◆ **Exercise directions**:
Copy the lines word for word. Begin at the line that contains "empreendedor iniciante ou" and end with the final line of the data.

Stored entries
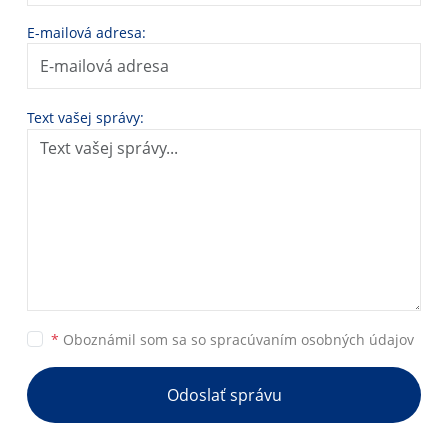
E-mailová adresa:
Text vašej správy:
*
Oboznámil som sa so
spracúvaním osobných údajov
Odoslať správu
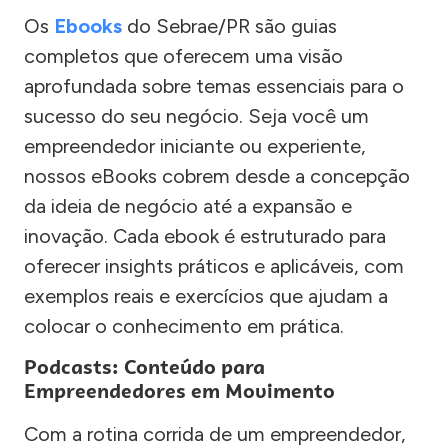
Os
Ebooks
do Sebrae/PR são guias
completos que oferecem uma visão
aprofundada sobre temas essenciais para o
sucesso do seu negócio. Seja você um
empreendedor iniciante ou experiente,
nossos eBooks cobrem desde a concepção
da ideia de negócio até a expansão e
inovação. Cada ebook é estruturado para
oferecer insights práticos e aplicáveis, com
exemplos reais e exercícios que ajudam a
colocar o conhecimento em prática.
Podcasts: Conteúdo para
Empreendedores em Movimento
Com a rotina corrida de um empreendedor,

◆ **Solved problem**:
empreendedor iniciante ou experiente,
nossos eBooks cobrem desde a concepção
da ideia de negócio até a expansão e
inovação. Cada ebook é estruturado para
oferecer insights práticos e aplicáveis, com
exemplos reais e exercícios que ajudam a
colocar o conhecimento em prática.
Podcasts: Conteúdo para
Empreendedores em Movimento
Com a rotina corrida de um empreendedor,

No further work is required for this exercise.